Charakterystyczne, że takie zrównanie w błędach i przywarach zawsze jakoś wychodzi
na niekorzyść dawnej władzy, bo Platforma dla symetrystów jest już na zawsze
nie do przyjęcia, a PiS wciąż ma kredyt.
Winy Platformy, odpowiednio
udramatyzowane i nieustannie przywoływane, są ustawiane przy ekscesach PiS i
następuje ich równoważenie. Ot, po prostu
- nowi ludzie, inny styl i sznyt. Nie ma więc powodu, aby traktować partię
Kaczyńskiego jako twór jakościowo odmienny od pozostałych ugrupowań. A jeśli
tak, to pojawia się pozornie logiczna pokusa, by partię Jarosława Kaczyńskiego,
jego rząd i prezydenta oceniać niejako regulaminowo, pozytywnie tam, gdzie się
należy, negatywnie tam, gdzie się też należy. Powiedzmy, plus za 500 zł na
dziecko, mimo jakichś uwag i zastrzeżeń, no, w porządku. Plus znowu, powiedzmy,
za Morawieckiego i Streżyńską. I tak dalej. W takiej ocenie władza PiS
banalnieje. A to, co złowrogie i jednak swoiście „autorskie”, czyli np. łamanie
konstytucji, atak na sądy, media, służbę cywilną, nabiera charakteru
sektorowego, taki wypadek przy pracy, który się zdarza, jak chce się coś
zrobić. Symetryści postrzegają elementy rzeczywistości oddzielnie, potrafią
wyłączyć jeden segment i podziwiać inny. Nie ma tu hierarchii ważności.
Mieszane są porządki na zasadzie: może PiS i ma coś do nadrobienia w kwestii
wolności obywatelskich czy trójpodziału władz, ale za to obiecuje, że odbuduje
przemysł stoczniowy.
Problem symetrystów polega na paradoksie, w jaki nieuchronnie wpadają.

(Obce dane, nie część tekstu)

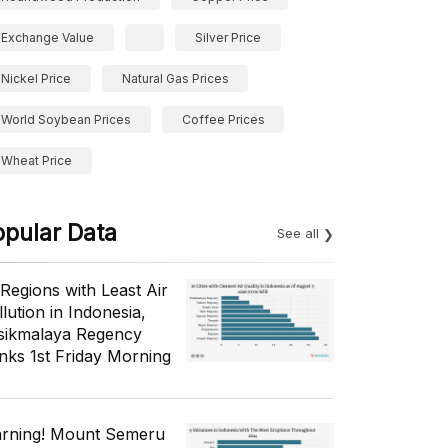
Exchange Value
Silver Price
Nickel Price
Natural Gas Prices
World Soybean Prices
Coffee Prices
Wheat Price
opular Data
See all
 Regions with Least Air
lution in Indonesia,
sikmalaya Regency
nks 1st Friday Morning
rning! Mount Semeru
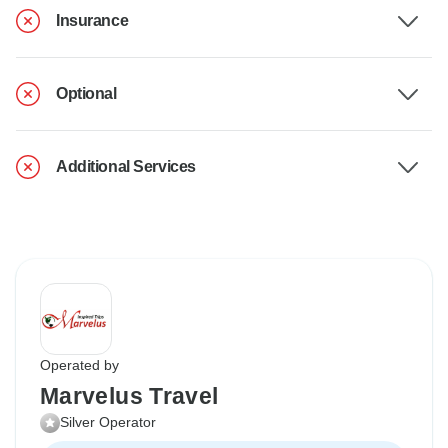
Insurance
Optional
Additional Services
Operated by
Marvelus Travel
Silver Operator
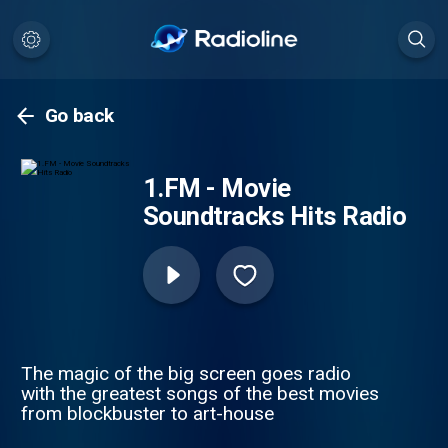
Go back
1.FM - Movie
Soundtracks Hits Radio
The magic of the big screen goes radio
with the greatest songs of the best movies
from blockbuster to art-house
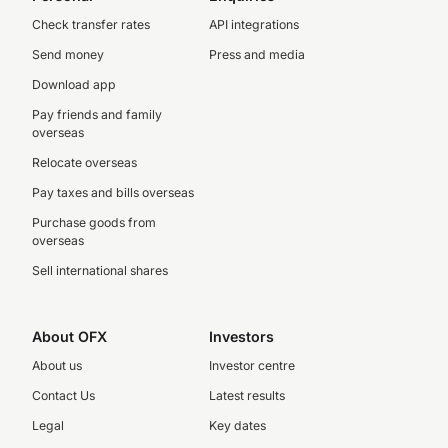
Check transfer rates
API integrations
Send money
Press and media
Download app
Pay friends and family
overseas
Relocate overseas
Pay taxes and bills overseas
Purchase goods from
overseas
Sell international shares
About OFX
Investors
About us
Investor centre
Contact Us
Latest results
Legal
Key dates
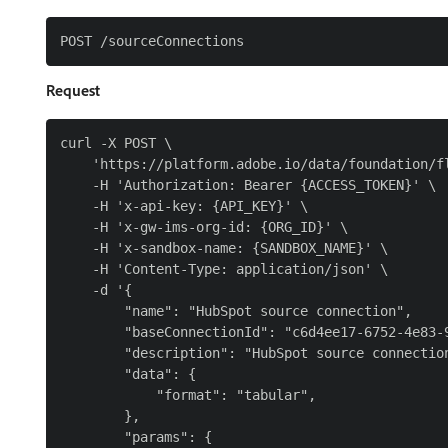
Request
curl -X POST \

    'https://platform.adobe.io/data/foundation/fl
    -H 'Authorization: Bearer {ACCESS_TOKEN}' \

    -H 'x-api-key: {API_KEY}' \

    -H 'x-gw-ims-org-id: {ORG_ID}' \

    -H 'x-sandbox-name: {SANDBOX_NAME}' \

    -H 'Content-Type: application/json' \

    -d '{

        "name": "HubSpot source connection",

        "baseConnectionId": "c6d4ee17-6752-4e83-9
        "description": "HubSpot source connection
        "data": {

            "format": "tabular",

        },

        "params": {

Trzymając - we własnym mniemaniu - równy dystans do głównych, przeciwstawnych
sobie dzisiaj politycznych sił w Polsce, sprzyjają de facto jednej z nich,
czyli PiS. Mogą się na taką konstatację obruszać, odrzucać ją na zasadzie, że
taka perspektywa ich nie obchodzi i obraża, ale taki jest obiektywny stan
rzeczy. Ten równy dystans oznacza automatycznie uznanie PiS za normalną,
mieszczącą się w liberalno-demokratycznym systemie partię, taką jak Platforma,
Nowoczesna, PSL i inne. Ugrupowanie Kaczyńskiego zawsze zabiegało o przyjęcie
jego pozornie demokratycznej mimikry za rzeczywiste oblicze. To dzięki temu
przebraniu, z wydatną pomocą symetrystów, wygrało ostatnie wybory. Późniejsze
rozczarowania i zniesmaczenia tych, którzy „dali im szansę”, zbywa tylko
pobłażliwym uśmiechem zwycięzców.
Symetryści nie chcą przyjąć do wiadomości, że mimo wszystkich przewin
innych partii na przestrzeni ostatniego ćwierćwiecza, to za czasów PiS wiele
rzeczy zdarza się po raz pierwszy. Pomijając już dawne wybryki IV RP sprzed
dekady, Trybunał Konstytucyjny działał przez 30 lat, zanim PiS nie zaczął go
naprawiać. Nigdy dotąd Unia Europejska nie zajmowała się stanem demokracji w
Polsce; teraz tak. Nigdy dotąd rzecznik partii rządzącej nie określił Sądu
Najwyższego Rzeczpospolitej per „kolesie” (a za Pis tak właśnie się wyraził i zebrał burzę oklasków od kolegów
z sejmowego klubu). Nie było dotąd „dwuprawia” i konieczności deklarowania,
kto do czyjego prawa będzie się stosował - a ledwie przyszedł PiS, i tak jest.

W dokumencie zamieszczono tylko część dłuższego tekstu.